MERVE BÜYÜKBAYRAK: “Musa, beni unuttuğumdan dolayı sorgulama ve bu işimden dolayı bana zorluk çıkarma dedi”.
ADNAN OKTAR: Unutma, Ahir zamanın bir özelliğidir. Mehdi devrinde unutkanlık yayılacak diyor. Hadislerde var. Ahir zamana mahsus bir şeydir. Hz. Musa peygamber olduğu için yalan söylemez. Unutmuş, boş bulunmuş belli. Kibir yapmaz yani. Unuttuğumdan dolayı bana zorluk çıkartma diyor. Üslup da çok samimi. Evet.
MERVE BÜYÜKBAYRAK: “Böylece ikisi yine yola koyuldular. Nitekim bir çocuk”.
ADNAN OKTAR: Bak hep ikisi, hep ikisi. Hep iki, iki, iki, iki. Evet.
MERVE BÜYÜKBAYRAK: “Nitekim bir çocukla karşılaştılar. O hemen tutup onu öldürdü.”
ADNAN OKTAR: Bakın görüyor musun? Dehşet ortamı gibi. Gemi batırıyor. Adam öldürüyor gibi görünüyor. Yani çok tehlikeli bir insan görünümünde. Haşa. Mehdi'ye de verilecek profil bu tarzda olacaktır işte. Acayip tehlikeli gösterecek insanlara. Hem dini mahveden, hem şeriata muhalif, hem çok tehlikeli gibi gösterilecek. Evet.

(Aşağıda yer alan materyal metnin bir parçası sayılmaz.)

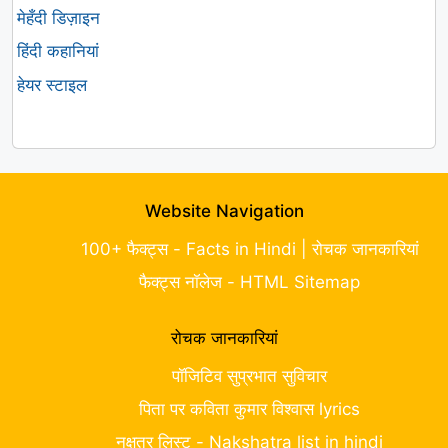
मेहँदी डिज़ाइन
हिंदी कहानियां
हेयर स्टाइल
Website Navigation
100+ फैक्ट्स - Facts in Hindi | रोचक जानकारियां
फैक्ट्स नॉलेज - HTML Sitemap
रोचक जानकारियां
पॉजिटिव सुप्रभात सुविचार
पिता पर कविता कुमार विश्वास lyrics
नक्षत्र लिस्ट - Nakshatra list in hindi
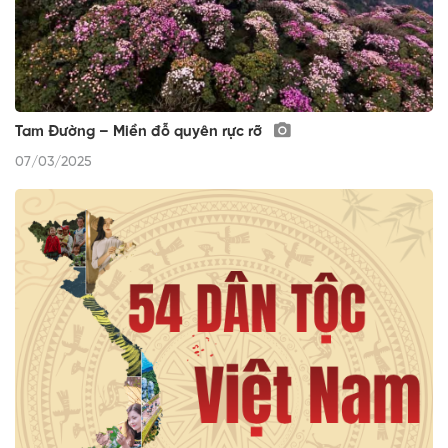
Tam Đường – Miền đỗ quyên rực rỡ
07/03/2025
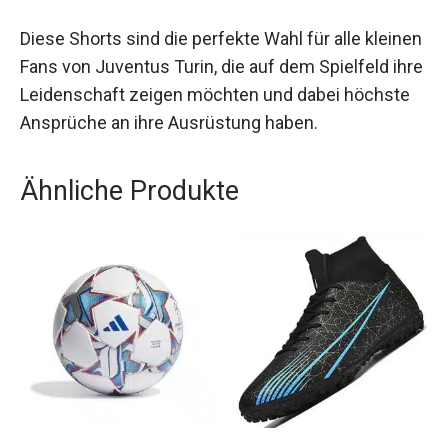
umweltfreundlicheren Zukunft bei.
Diese Shorts sind die perfekte Wahl für alle
kleinen Fans von Juventus Turin, die auf dem
Spielfeld ihre Leidenschaft zeigen möchten und
dabei höchste Ansprüche an ihre Ausrüstung
haben.
Ähnliche Produkte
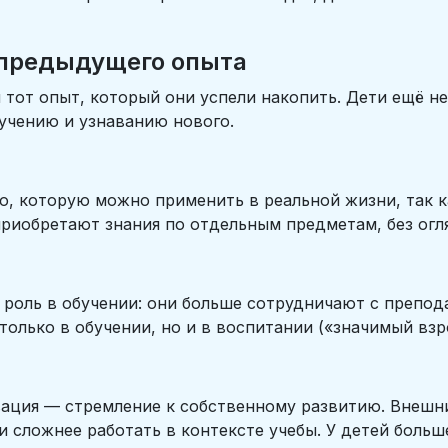
 предыдущего опыта
 тот опыт, который они успели накопить. Дети ещё н
бучению и узнаванию нового.
 которую можно применить в реальной жизни, так как
риобретают знания по отдельным предметам, без огля
роль в обучении: они больше сотрудничают с препод
только в обучении, но и в воспитании («значимый взр
ация — стремление к собственному развитию. Внешни
ми сложнее работать в контексте учебы. У детей бол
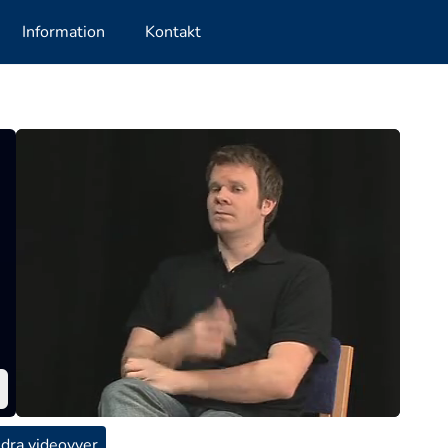
Information
Kontakt
dra videovyer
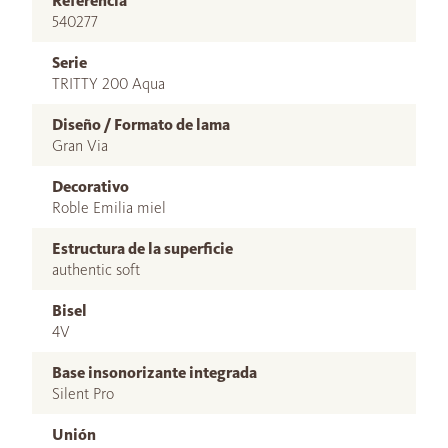
Referencia
540277
Serie
TRITTY 200 Aqua
Diseño / Formato de lama
Gran Via
Decorativo
Roble Emilia miel
Estructura de la superficie
authentic soft
Bisel
4V
Base insonorizante integrada
Silent Pro
Unión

MERVE BÜYÜKBAYRAK: “Musa dedi ki; “bir cana karşılık olmaksızın tertemiz bir canı mı öldürdün?”
ADNAN OKTAR: O şeriata göre hareket ediyor. Tevrat'ta öyle. Cana can vardır. Öyle bir şey yok bu arada. Tek yanlı bir kara vermiş oluyor. Evet.
MERVE BÜYÜKBAYRAK: “Andolsun sen kötü bir iş yaptın”.
ADNAN OKTAR: O devirde Hızır'ın faaliyetlerinden bir faaliyet bu. Hızır anlıyoruz ki gerekirse bina da yıkacak. Evet.
MERVE BÜYÜKBAYRAK: “Dedi ki; “gerçekte benimle birlikte olma sabrını göstermeye kesinlikle güç yitiremeyeceğini sana söylemedin mi?”
ADNAN OKTAR: Yeniden hatırlatıyor. Yani o sabrın ne kadar hayati bir konu olduğunu, müminler için ne kadar hayati olduğunu Allah vurguluyor. Hep sabır olmadığında insanlar sapıdır. Mesela bayağı uzun yıllar namaz kılıyor sabredemiyor bırakır. Müslüman olarak gayret ediyor, sabredemez, bırakır. Durur durur durur sabreder, gider adam öldürür, Allah esirgesin. Sabredemez, çirkin bir söz söyler. Halbuki sabır kullansa tamamen kurtulacak, hayatı çok güzel olacak. Sabır kilit. Kur'an'da hep Allah sabrı över. Sabır Mehdi'nin en önemli özelliklerindendir ve talebelerinin de en önemli özelliklerindendir sabır. Sabredemediği için birçok kişi hıyanet edecektir Mehdi'ye. Sabreden kalıyor yanında. Evet.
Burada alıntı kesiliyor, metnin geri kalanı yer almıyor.